▶ Problem statement: Without copying any picture, transcribe exactly the lines of the data below from the one containing "propuestas sobre la estrategia de inserción" through the one containing "据持久存储到本地数据源，然后从本地数据源读取数据以向".

▶ Data supplied:
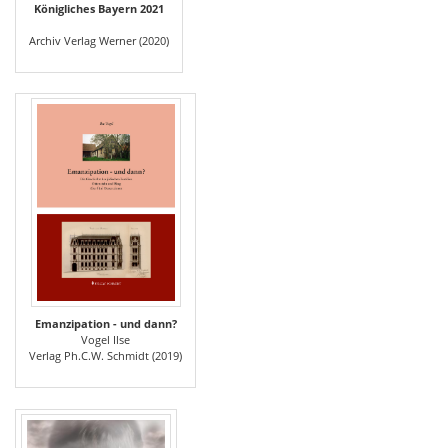
Königliches Bayern 2021
Archiv Verlag Werner (2020)
Emanzipation - und dann?
Vogel Ilse
Verlag Ph.C.W. Schmidt (2019)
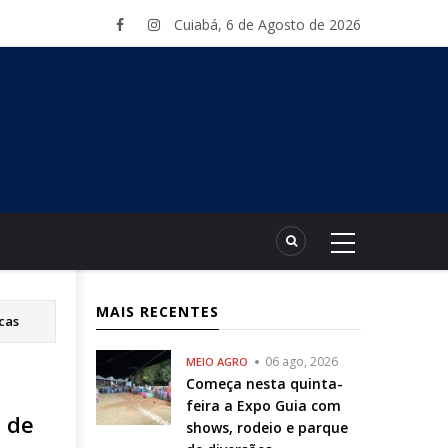
Cuiabá, 6 de Agosto de 2026
MAIS RECENTES
cas
06 ago, 2026
MEIO AGRO
Começa nesta quinta-
feira a Expo Guia com
s de
shows, rodeio e parque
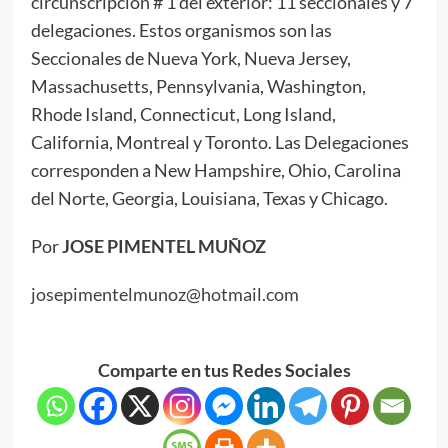
circunscripción # 1 del exterior: 11 seccionales y 7
delegaciones. Estos organismos son las
Seccionales de Nueva York, Nueva Jersey,
Massachusetts, Pennsylvania, Washington,
Rhode Island, Connecticut, Long Island,
California, Montreal y Toronto. Las Delegaciones
corresponden a New Hampshire, Ohio, Carolina
del Norte, Georgia, Louisiana, Texas y Chicago.
Por
JOSE PIMENTEL MUÑOZ
josepimentelmunoz@hotmail.com
Comparte en tus Redes Sociales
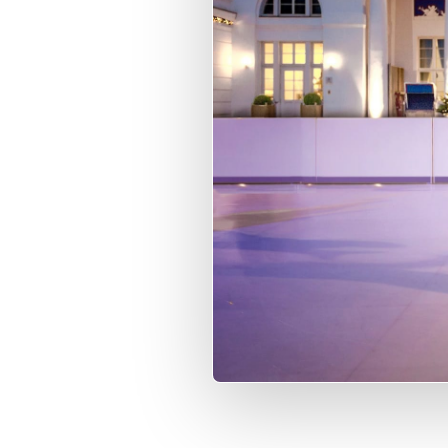
Fran
Nede
Itali
Espa
Port
Dans
Sven
Nors
Suom
Polsk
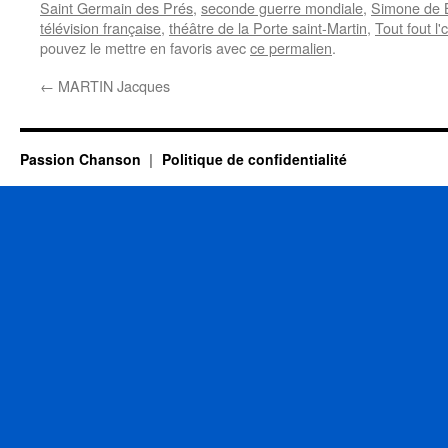
Saint Germain des Prés
,
seconde guerre mondiale
,
Simone de 
télévision française
,
théâtre de la Porte saint-Martin
,
Tout fout l
pouvez le mettre en favoris avec
ce permalien
.
←
MARTIN Jacques
Passion Chanson
Politique de confidentialité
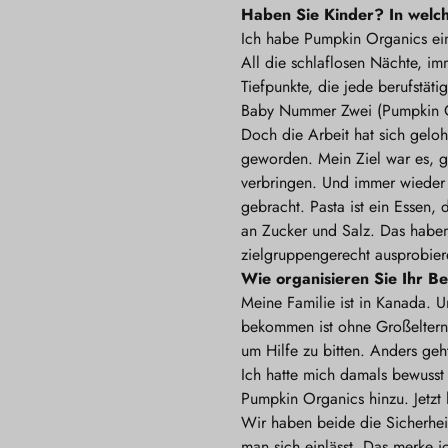
Haben Sie Kinder? In welc
Ich habe Pumpkin Organics ein 
All die schlaflosen Nächte, im
Tiefpunkte, die jede berufstät
Baby Nummer Zwei (Pumpkin O
Doch die Arbeit hat sich geloh
geworden. Mein Ziel war es, gu
verbringen. Und immer wieder
gebracht. Pasta ist ein Essen,
an Zucker und Salz. Das haben 
zielgruppengerecht ausprobier
Wie organisieren Sie Ihr Be
Meine Familie ist in Kanada. 
bekommen ist ohne Großeltern,
um Hilfe zu bitten. Anders ge
Ich hatte mich damals bewusst
Pumpkin Organics hinzu. Jetzt l
Wir haben beide die Sicherheit
man sich einlässt. Das merke i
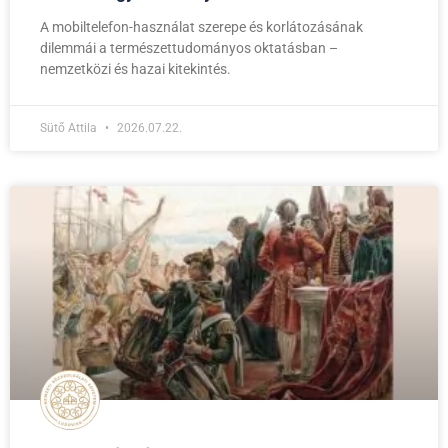
A mobiltelefon-használat szerepe és korlátozásának
dilemmái a természettudományos oktatásban –
nemzetközi és hazai kitekintés.
Sütő Attila
2026.07.22.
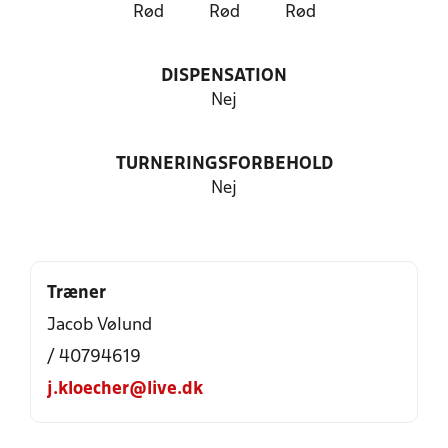
Rød
Rød
Rød
DISPENSATION
Nej
TURNERINGSFORBEHOLD
Nej
Træner
Jacob Vølund
/ 40794619
j.kloecher@live.dk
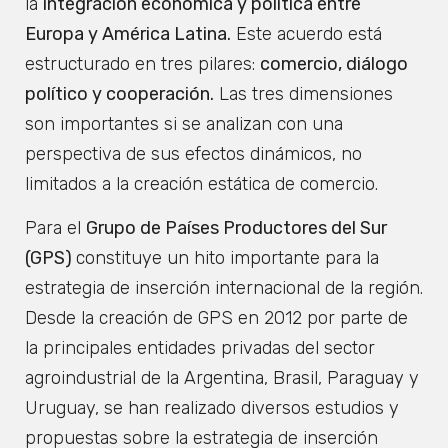
la
integración económica y política entre
Europa y América Latina.
Este acuerdo está
estructurado en tres pilares:
comercio, diálogo
político y cooperación.
Las tres dimensiones
son importantes si se analizan con una
perspectiva de sus efectos dinámicos, no
limitados a la creación estática de comercio.
Para el
Grupo de Países Productores del Sur
(GPS)
constituye un hito importante para la
estrategia de inserción internacional de la región.
Desde la creación de GPS en 2012 por parte de
la principales entidades privadas del sector
agroindustrial de la Argentina, Brasil, Paraguay y
Uruguay, se han realizado diversos estudios y
propuestas sobre la estrategia de inserción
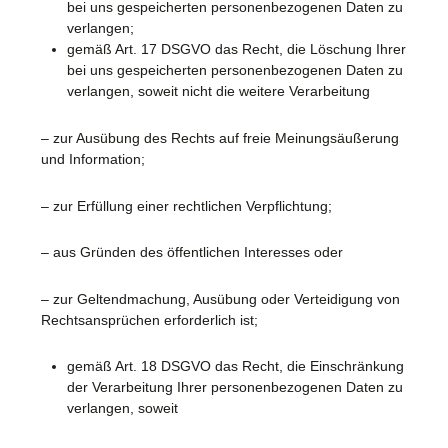
bei uns gespeicherten personenbezogenen Daten zu
verlangen;
gemäß Art. 17 DSGVO das Recht, die Löschung Ihrer
bei uns gespeicherten personenbezogenen Daten zu
verlangen, soweit nicht die weitere Verarbeitung
– zur Ausübung des Rechts auf freie Meinungsäußerung
und Information;
– zur Erfüllung einer rechtlichen Verpflichtung;
– aus Gründen des öffentlichen Interesses oder
– zur Geltendmachung, Ausübung oder Verteidigung von
Rechtsansprüchen
erforderlich ist;
gemäß Art. 18 DSGVO das Recht, die Einschränkung
der Verarbeitung Ihrer personenbezogenen Daten zu
verlangen, soweit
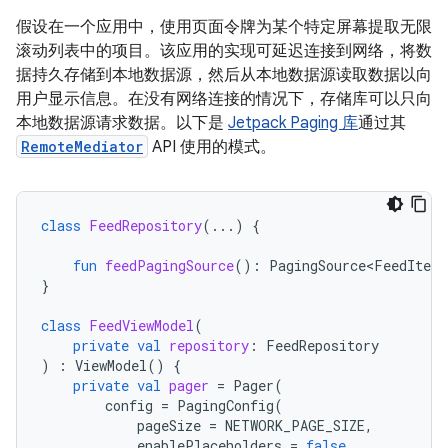
假设在一个应用中，使用页面令牌为某个特定屏幕提取无限
滚动列表中的项目。该应用的实现可延迟连接到网络，将数
据持久存储到本地数据源，然后从本地数据源读取数据以向
用户显示信息。在没有网络连接的情况下，存储库可以只向
本地数据源请求数据。以下是
Jetpack Paging 库
通过其
RemoteMediator
API 使用的模式。
class
FeedRepository
(...)
{
fun
feedPagingSource
():
PagingSource<FeedItem>
}
class
FeedViewModel
(
private
val
repository
:
FeedRepository
)
:
ViewModel
()
{
private
val
pager
=
Pager
(
config
=
PagingConfig
(
pageSize
=
NETWORK_PAGE_SIZE
,
enablePlaceholders
=
false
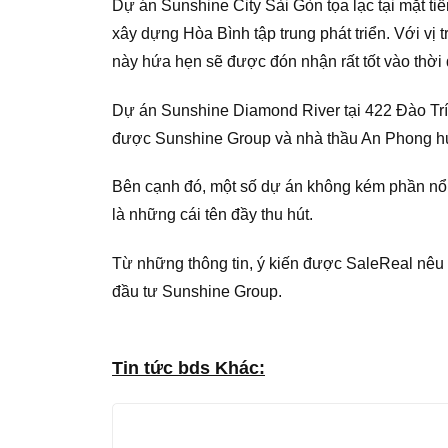
Dự án Sunshine City Sài Gòn tọa lạc tại mặt t
xây dựng Hòa Bình tập trung phát triển. Với vị 
này hứa hẹn sẽ được đón nhận rất tốt vào thời 
Dự án Sunshine Diamond River tại 422 Đào Trí
được Sunshine Group và nhà thầu An Phong hướn
Bên cạnh đó, một số dự án không kém phần nổ
là những cái tên đầy thu hút.
Từ những thông tin, ý kiến được SaleReal nêu 
đầu tư Sunshine Group.
Tin tức bds Khác:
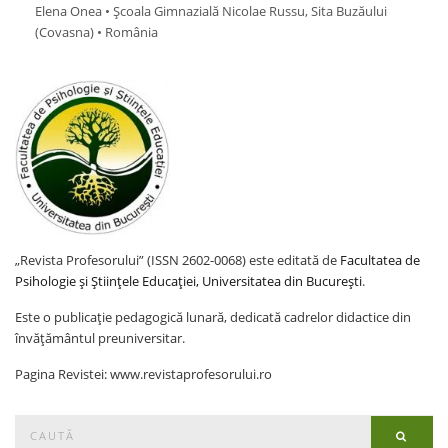
Elena Onea • Școala Gimnazială Nicolae Russu, Sita Buzăului
(Covasna) • România
„Revista Profesorului” (ISSN 2602-0068) este editată de
Facultatea de
Psihologie și Științele Educației, Universitatea din București
.
Este o publicație pedagogică lunară, dedicată cadrelor didactice din
învățământul preuniversitar.
Pagina Revistei: www.revistaprofesorului.ro
Search
Searc
for:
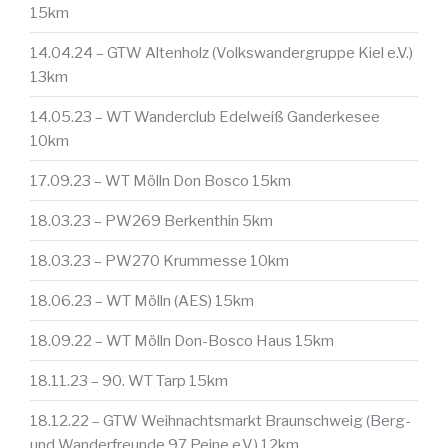
15km
14.04.24 – GTW Altenholz (Volkswandergruppe Kiel e.V.)
13km
14.05.23 – WT Wanderclub Edelweiß Ganderkesee
10km
17.09.23 – WT Mölln Don Bosco 15km
18.03.23 – PW269 Berkenthin 5km
18.03.23 – PW270 Krummesse 10km
18.06.23 – WT Mölln (AES) 15km
18.09.22 – WT Mölln Don-Bosco Haus 15km
18.11.23 – 90. WT Tarp 15km
18.12.22 – GTW Weihnachtsmarkt Braunschweig (Berg-
und Wanderfreunde 97 Peine e.V.) 12km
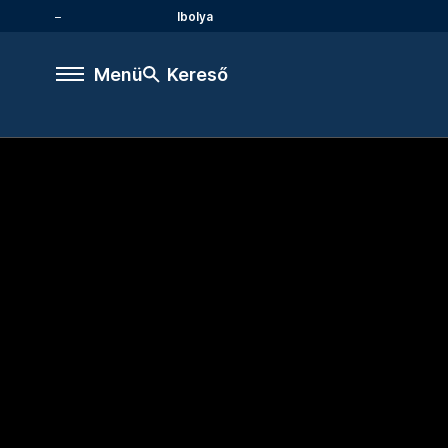
Ibolya
Menü
Kereső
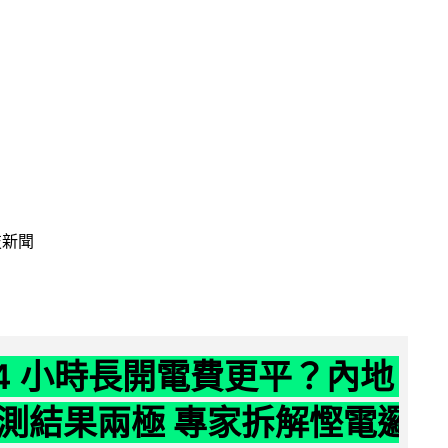
技新聞
24 小時長開電費更平？內地
測結果兩極 專家拆解慳電邏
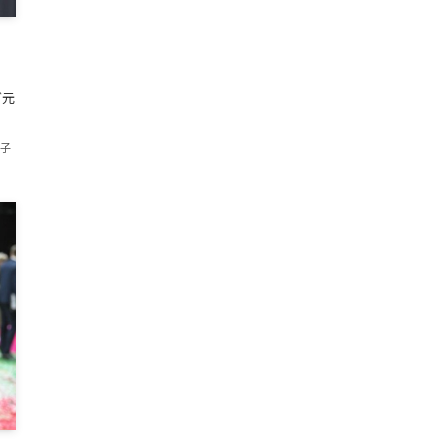
グ元
美子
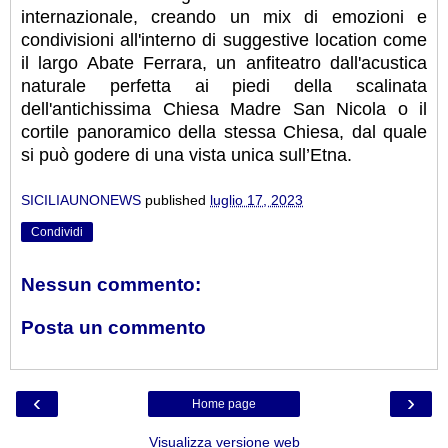
internazionale, creando un mix di emozioni e
condivisioni all'interno di suggestive location come
il largo Abate Ferrara, un anfiteatro dall'acustica
naturale perfetta ai piedi della scalinata
dell'antichissima Chiesa Madre San Nicola o il
cortile panoramico della stessa Chiesa, dal quale
si può godere di una vista unica sull’Etna.
SICILIAUNONEWS
published
luglio 17, 2023
Condividi
Nessun commento:
Posta un commento
‹
›
Home page
Visualizza versione web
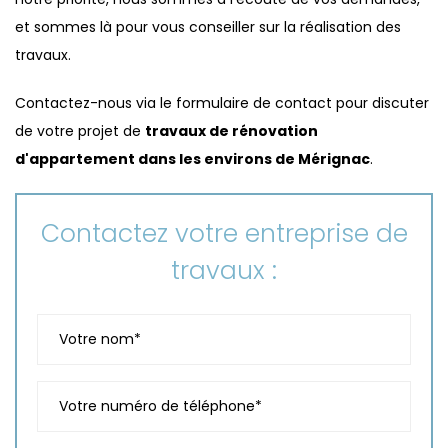
et sommes là pour vous conseiller sur la réalisation des
travaux.
Contactez-nous via le formulaire de contact pour discuter
de votre projet de
travaux de rénovation
d'appartement dans les environs de Mérignac
.
Contactez votre entreprise de
travaux :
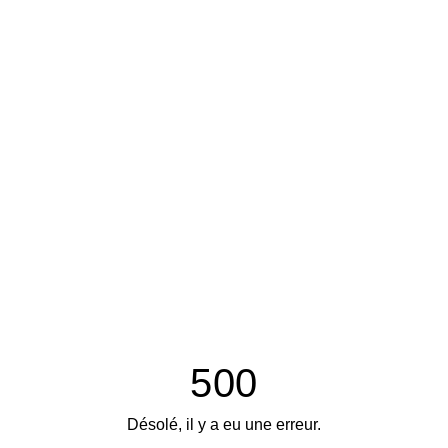
500
Désolé, il y a eu une erreur.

▶ Exercise solution:
propuestas sobre la estrategia de inserción
bei uns gespeicherten personenbezogenen Daten zu
verlangen;
gemäß Art. 17 DSGVO das Recht, die Löschung Ihrer
bei uns gespeicherten personenbezogenen Daten zu
verlangen, soweit nicht die weitere Verarbeitung
– zur Ausübung des Rechts auf freie Meinungsäußerung
und Information;
– zur Erfüllung einer rechtlichen Verpflichtung;
– aus Gründen des öffentlichen Interesses oder
– zur Geltendmachung, Ausübung oder Verteidigung von
Rechtsansprüchen
erforderlich ist;
gemäß Art. 18 DSGVO das Recht, die Einschränkung
der Verarbeitung Ihrer personenbezogenen Daten zu
verlangen, soweit
假设在一个应用中，使用页面令牌为某个特定屏幕提取无限
滚动列表中的项目。该应用的实现可延迟连接到网络，将数
据持久存储到本地数据源，然后从本地数据源读取数据以向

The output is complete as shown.